Coral Reef Conservation Financial Assistance

The Coral Reef Conservation Program provides financial awards (grants and cooperative agreements) to support conservation projects and scientific studies that benefit coral reef management across seven U.S. states and territories, the Caribbean, and the Pacific.

Each year, we strive to award at least $8 million in grants and cooperative agreements, which are matched by nonprofit organizations, academic institutions, regional fishery management councils, commercial entities, community groups, and state and territorial natural resource management agencies. All projects focus on the reduction of primary threats to coral reefs—global climate change, land-based sources of pollution, and unsustainable fishing practices— and coral reef restoration as outlined in the Coral Reef Conservation Program’s Strategic Plan. Funded projects also focus on priority coral reef regions and watersheds.


Program Highlight

Corals in the Republic of Palau
Corals in the Republic of Palau. (NOAA / Mark Eakin)

MICRONESIA CONSERVATION TRUST

International Cooperative Agreement Recipient Enhances Management across Micronesia

The Micronesia Conservation Trust (MCT), a nonprofit organization based in Pohnpei, Federated States of Micronesia (FSM), has been a recipient of a cooperative agreement from the Coral Reef Conservation Program for several years. During this time, MCT has used the funding to build capacity of teams of marine managers from Palau, FSM and the Marshall Islands to collect, manage, and analyze coral reef monitoring and fish landing data. This information is then communicate to policy makers and has helped create new regulations for fishing and spatial management across the region. A recent program evaluation from the Pacific Islands Managed and Protected Area Community (PIMPAC) estimated that approximately 20 fisheries related policies have been influenced as a result of these efforts. Additionally, all of the coral reef monitoring data collected has been organized into a centralized Micronesia Challenge Coral Reef Monitoring Database, which managers can use to query data to inform management.

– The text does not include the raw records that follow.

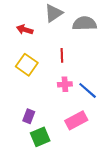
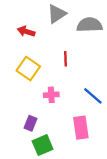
pink cross: (65, 84) -> (51, 95), moved
pink rectangle: (76, 120) -> (81, 128), turned -70

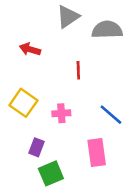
red arrow: (26, 31) -> (30, 49), moved
yellow square: (28, 69) -> (23, 103), moved

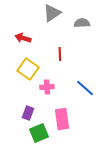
gray semicircle: (107, 30) -> (82, 23), size x0.7
yellow square: (23, 103) -> (28, 69), moved
pink rectangle: (97, 152) -> (62, 119), moved

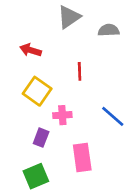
purple rectangle: (28, 113) -> (41, 138), moved
green square: (39, 133) -> (36, 176), moved

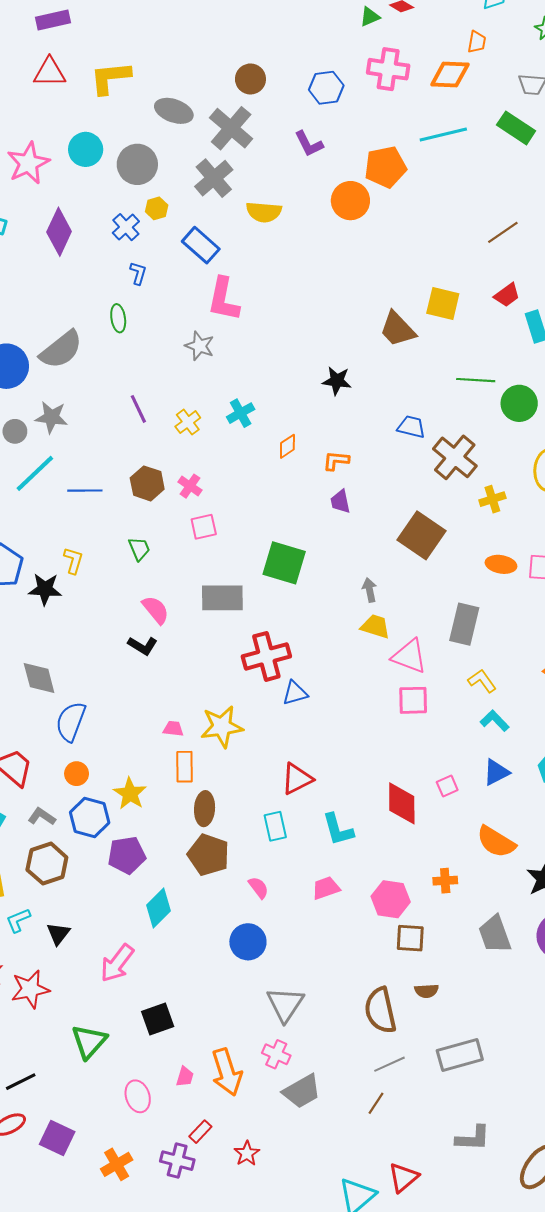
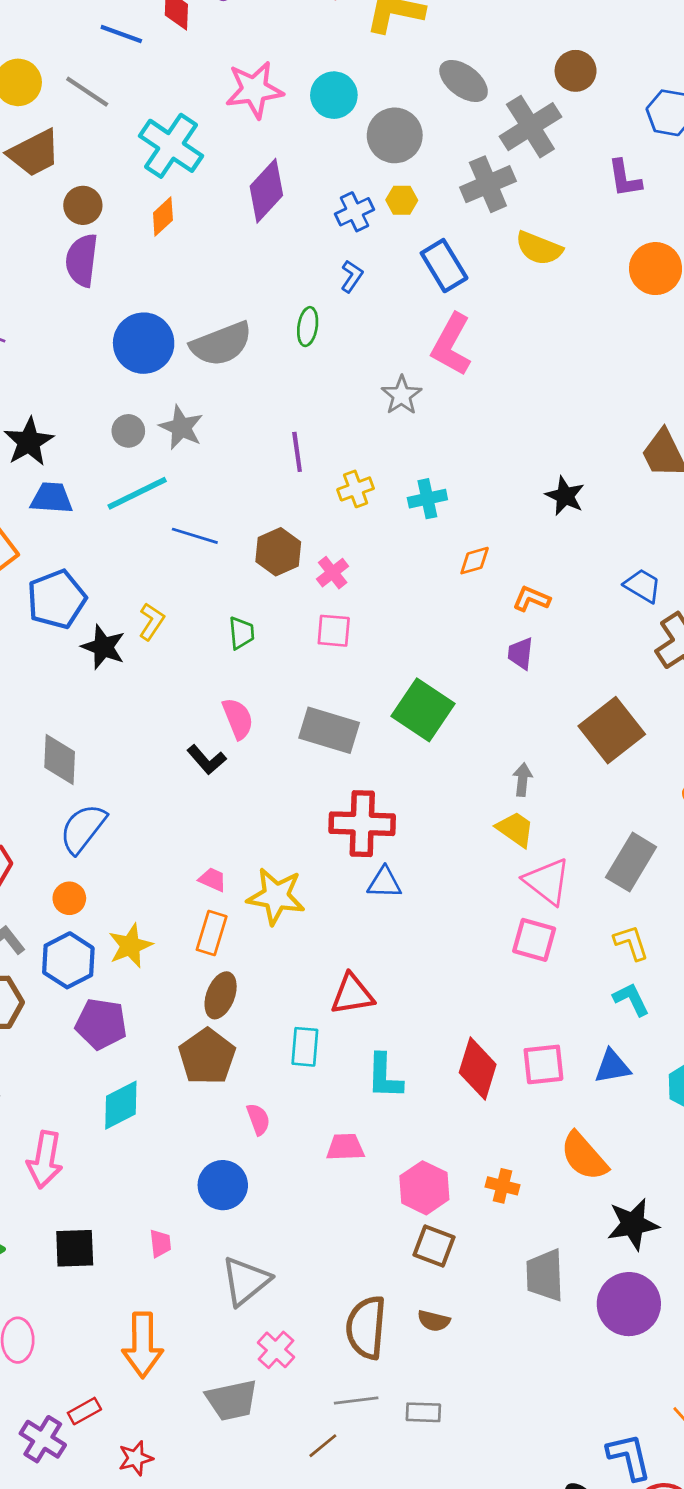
pink square: (447, 786) -> (543, 1064), size x1.5
pink arrow: (117, 963) -> (45, 1160), turned -45
pink cross: (276, 1054) -> (276, 1350), moved
gray rectangle: (460, 1055) -> (423, 1412), moved, size x0.6
pink trapezoid: (185, 1077) -> (160, 1243), moved, turned -40

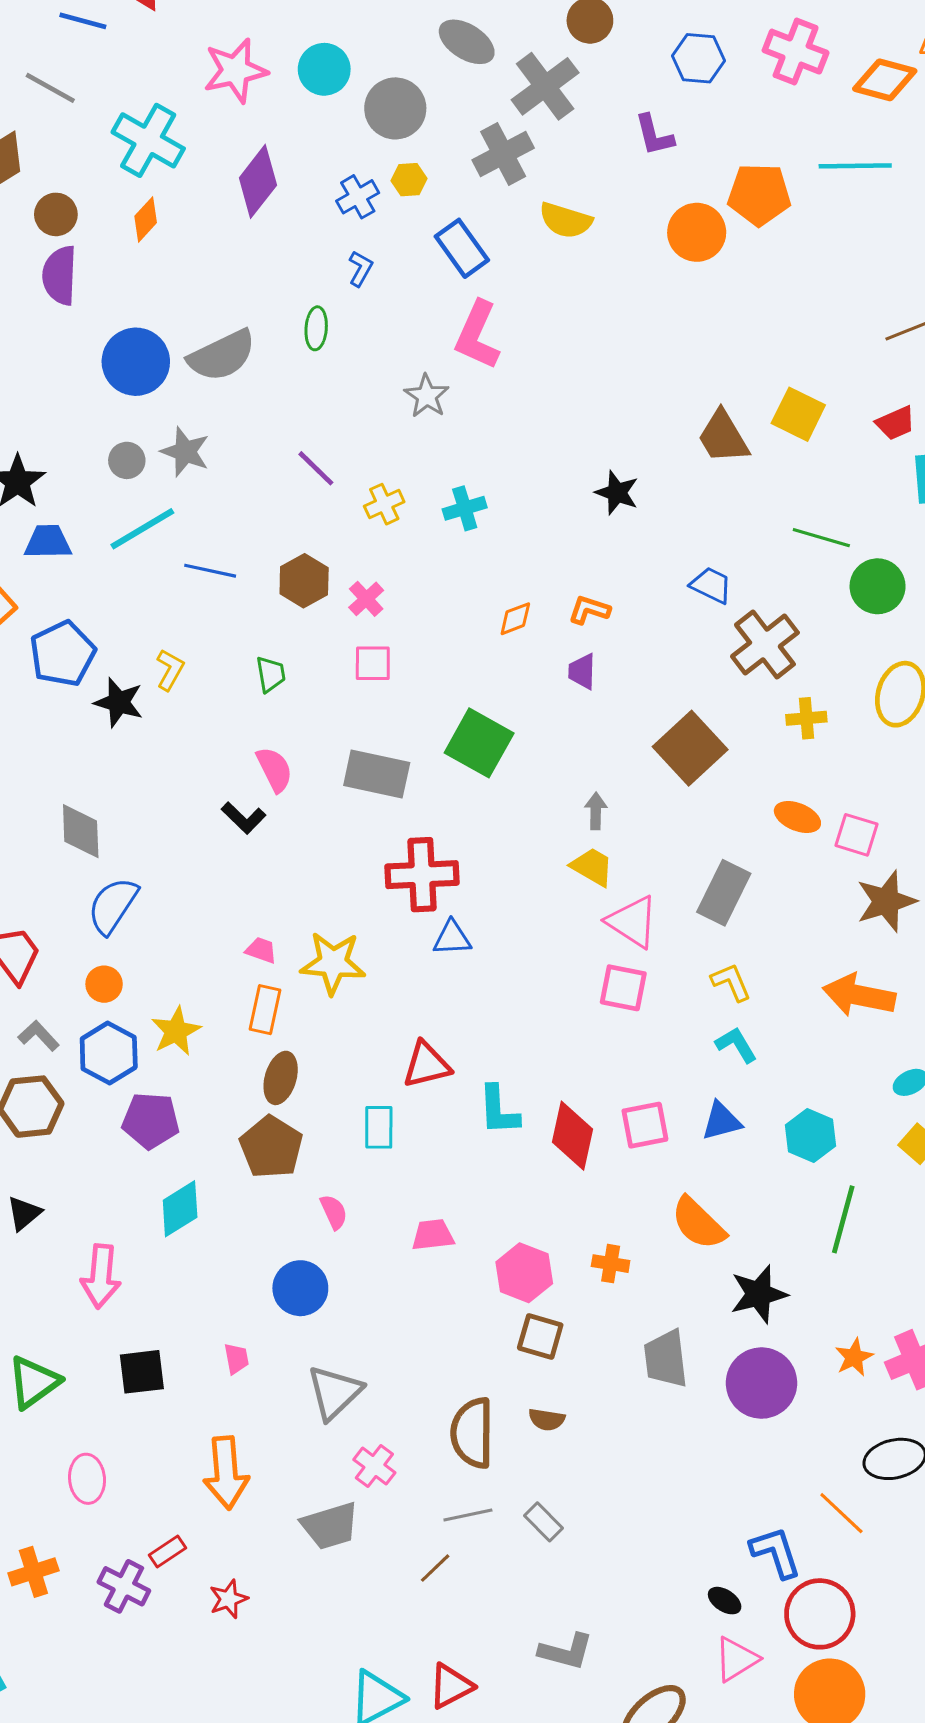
purple line: (297, 452) -> (316, 468), turned -33
orange diamond: (475, 561) -> (515, 619), moved
cyan L-shape: (385, 1076) -> (499, 1110), moved
gray rectangle: (423, 1412) -> (544, 1522), turned 48

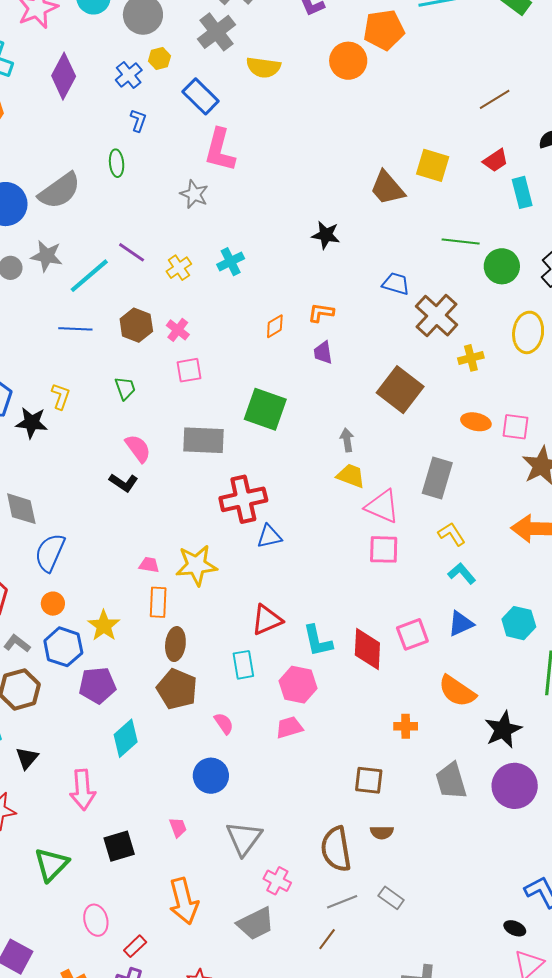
cyan line: (142, 529) -> (89, 276), moved
pink hexagon: (524, 1273) -> (298, 685), moved
red rectangle: (168, 1551) -> (135, 946), moved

Under the Cooperative Agreement, MCT also supports a full time socio-economic monitoring (SEM) trainer. This individual supports a network of SEM team across Micronesia to collect SEM data to ensure communities understand the costs and benefits associated with implementing marine protected areas.

Lastly, under the current cooperative agreement, MCT is funding for to improve resilience in several fishing and protected areas communities to the impacts of climate change by supporting the development and integration of resilience-based management approaches through ecosystem-based-adaptation and behavior change campaigns across the region.